Love and Heartbreak Feel the Same

Susan Piver
Think about that statement: "love and heartbreak feel the same." Susan Piver said these words during a dharma talk at the DC Shambhala Center last Thursday. I think she's onto something. When I stop to contemplate the love I feel for my wife, my parents, my friends or a pet, I feel an aching in my heart. It is literally a physical feeling.

Susan also said that the difference between love and heartbreak is that, "heartbreak is love unbound from an object." The object of that love could be someone who is gone now. It could be someone you have a crush on. It could even be the image in your mind of you with your dream job.

There is your mind and there is an object. In between there is a tender feeling like a heart breaking in two.


I'm putting her words into mine, but Susan pointed out that when someone says they want to find love, they are full of shit. What they really mean is that they want safety. They have convinced themselves that having this other person around will calm the suffering.

Safety in love is a fairy tale. Acharya Judith Simmer-Brown, also a Shambhala teacher, says that "romantic love is the one true religion in our culture that people practice fervently." It's a religion that teaches us to believe another person can make you happy.

On the other hand, love is something real, even though we can't really nail down what it is beyond this aching-heart feeling. If we want love to be deep and meaningful, we could treat it as a path. To make this path something other than a series of disappointments we might consider building compassion into our relationships.

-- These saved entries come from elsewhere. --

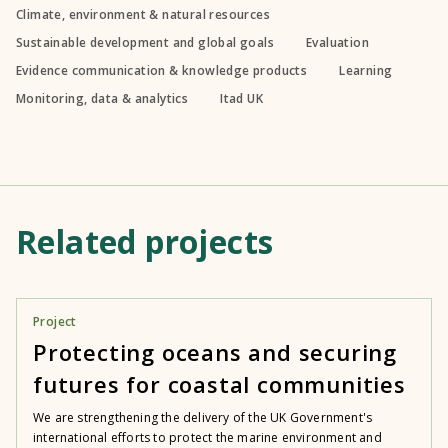
Climate, environment & natural resources
Sustainable development and global goals
Evaluation
Evidence communication & knowledge products
Learning
Monitoring, data & analytics
Itad UK
Related projects
Project
Protecting oceans and securing
futures for coastal communities
We are strengthening the delivery of the UK Government's
international efforts to protect the marine environment and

If my relationship with my wife is to be built on compassion, my practice at this point in time will be built on two ideas:

  • I work with mindful precision to be aware of her presence 

Mindfulness in this situation means paying attention. Practicing this kind of precision builds awareness. When my wife has something to say, I could place my attention on her as a meditation. I can focus on her voice, her mouth, her words, her body language, her expressions. I can practice listening deeply. When she asks me to put away my shoes, I could find their little corner in the closet.
  • We face the discomfort and uncertainty of life together
The realization that love is full of suffering is oddly shocking. But it is also kind of obvious. I've never been in a meaningful relationship that didn't cause me a lot of pain. There were moments of doubt when I feared it would end, or when I decided I didn't like the other person, or the irritation when that person called me out for doing something. There were breakups and getting back together. Of course there were moments of bliss and perfection too. Up and down.

Finally, the part of Susan's talk that really woke me up was when she talked about how great teachers with real compassion must be totally broken-hearted all the time. Nevertheless, they don't seem to be a weeping, slobbering, nose-blowing mess all the time. How is that possible, when they are completely open to all of the world's suffering all the time? Her answer was that unlike us, they don't open and close to the world all the time. They've stabilized their minds by being open all the time.

As a meditator, I find this last point deeply inspiring. I can't think of a better place to try being open than in my loving relationships.